Description of the task:
Set down the data again word for word. Skip any pictures.

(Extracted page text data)
※ ※ ※

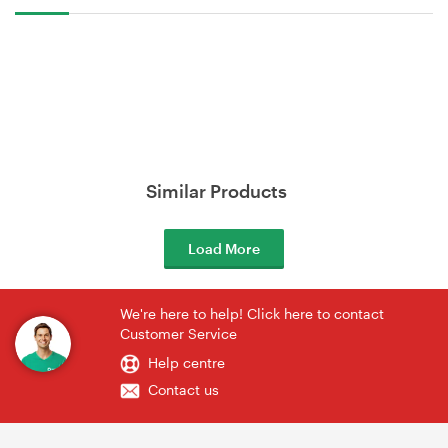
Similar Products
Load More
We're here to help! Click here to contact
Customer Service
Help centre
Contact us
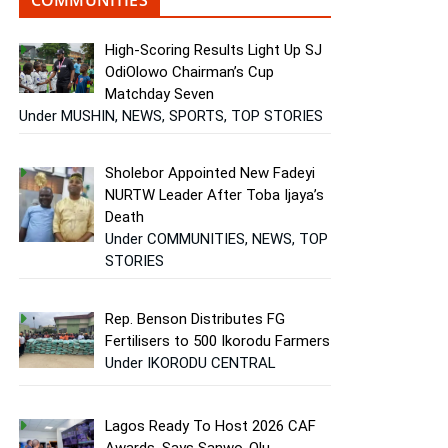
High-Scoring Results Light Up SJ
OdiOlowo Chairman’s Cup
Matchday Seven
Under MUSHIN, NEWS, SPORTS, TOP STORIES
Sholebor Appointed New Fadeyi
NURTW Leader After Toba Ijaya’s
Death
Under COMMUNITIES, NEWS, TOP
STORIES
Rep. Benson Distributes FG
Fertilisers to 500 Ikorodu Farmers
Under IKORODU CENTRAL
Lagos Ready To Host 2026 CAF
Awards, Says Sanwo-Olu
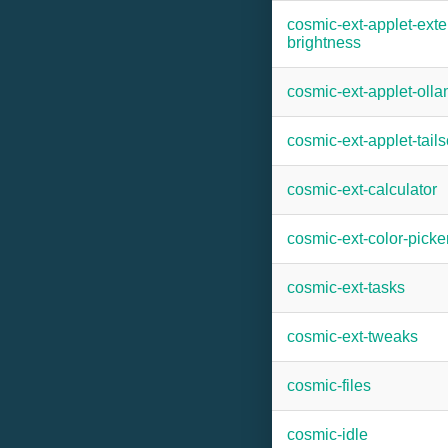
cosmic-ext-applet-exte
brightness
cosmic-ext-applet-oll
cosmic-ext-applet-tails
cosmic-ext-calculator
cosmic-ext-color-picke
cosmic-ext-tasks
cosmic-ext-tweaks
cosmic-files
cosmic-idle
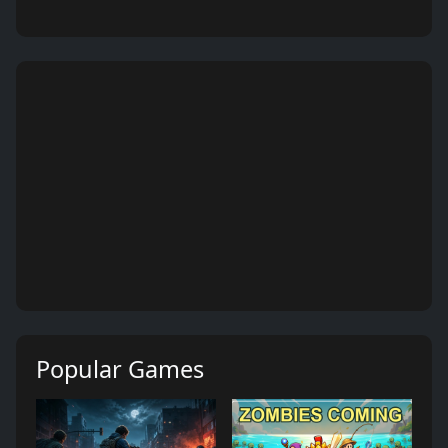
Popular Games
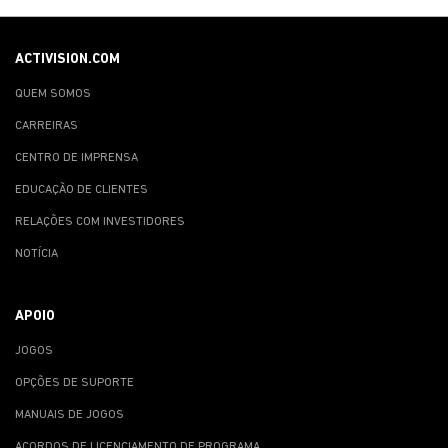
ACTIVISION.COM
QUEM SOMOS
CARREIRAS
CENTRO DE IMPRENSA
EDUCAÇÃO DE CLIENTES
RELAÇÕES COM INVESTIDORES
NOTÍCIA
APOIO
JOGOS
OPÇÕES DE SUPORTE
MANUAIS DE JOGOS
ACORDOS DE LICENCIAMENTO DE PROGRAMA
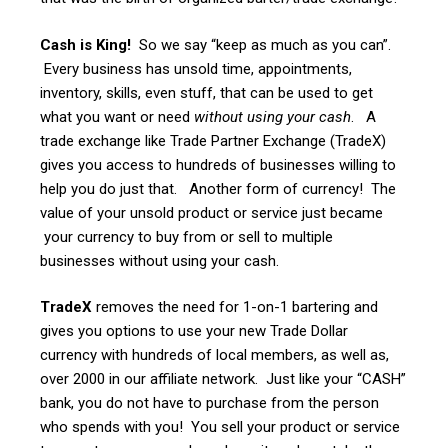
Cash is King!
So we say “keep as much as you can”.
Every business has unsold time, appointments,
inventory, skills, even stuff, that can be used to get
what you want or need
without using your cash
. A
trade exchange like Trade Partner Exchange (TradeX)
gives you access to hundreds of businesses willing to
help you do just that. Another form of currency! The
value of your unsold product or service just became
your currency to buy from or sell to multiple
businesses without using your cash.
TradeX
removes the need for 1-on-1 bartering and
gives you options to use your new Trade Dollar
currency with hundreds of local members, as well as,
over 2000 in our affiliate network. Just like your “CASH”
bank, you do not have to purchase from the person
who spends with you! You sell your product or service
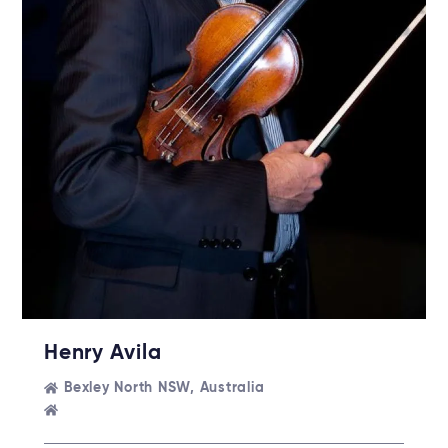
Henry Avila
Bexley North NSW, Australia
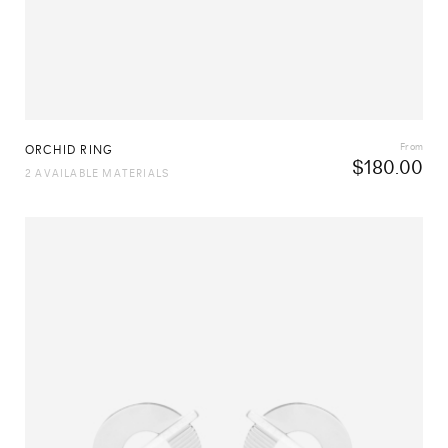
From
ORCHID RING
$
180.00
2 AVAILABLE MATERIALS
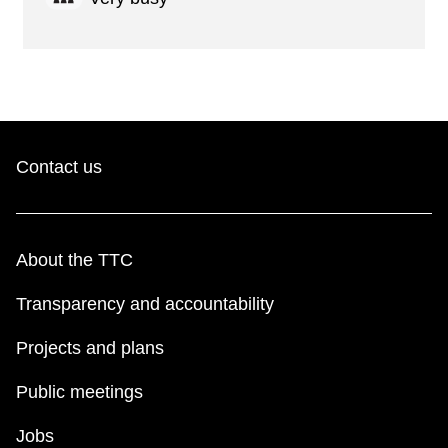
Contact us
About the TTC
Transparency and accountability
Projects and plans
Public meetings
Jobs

※ ※ ※

Answer area:
Similar Products
Load More
We're here to help! Click here to contact
Customer Service
Help centre
Contact us
High-Scoring Results Light Up SJ
OdiOlowo Chairman’s Cup
Matchday Seven
Under MUSHIN, NEWS, SPORTS, TOP STORIES
Sholebor Appointed New Fadeyi
NURTW Leader After Toba Ijaya’s
Death
Under COMMUNITIES, NEWS, TOP
STORIES
Rep. Benson Distributes FG
Fertilisers to 500 Ikorodu Farmers
Under IKORODU CENTRAL
Lagos Ready To Host 2026 CAF
Awards, Says Sanwo-Olu
cosmic-ext-applet-exte
brightness
cosmic-ext-applet-oll
cosmic-ext-applet-tails
cosmic-ext-calculator
cosmic-ext-color-picke
cosmic-ext-tasks
cosmic-ext-tweaks
cosmic-files
cosmic-idle
Popular Games
ACTIVISION.COM
QUEM SOMOS
CARREIRAS
CENTRO DE IMPRENSA
EDUCAÇÃO DE CLIENTES
RELAÇÕES COM INVESTIDORES
NOTÍCIA
APOIO
JOGOS
OPÇÕES DE SUPORTE
MANUAIS DE JOGOS
ACORDOS DE LICENCIAMENTO DE PROGRAMA
Cash is King!
So we say “keep as much as you can”.
Every business has unsold time, appointments,
inventory, skills, even stuff, that can be used to get
what you want or need
without using your cash
. A
trade exchange like Trade Partner Exchange (TradeX)
gives you access to hundreds of businesses willing to
help you do just that. Another form of currency! The
value of your unsold product or service just became
your currency to buy from or sell to multiple
businesses without using your cash.
TradeX
removes the need for 1-on-1 bartering and
gives you options to use your new Trade Dollar
currency with hundreds of local members, as well as,
over 2000 in our affiliate network. Just like your “CASH”
bank, you do not have to purchase from the person
who spends with you! You sell your product or service
Henry Avila
Bexley North NSW, Australia
From
ORCHID RING
$
180.00
2 AVAILABLE MATERIALS
Contact us
About the TTC
Transparency and accountability
Projects and plans
Public meetings
Jobs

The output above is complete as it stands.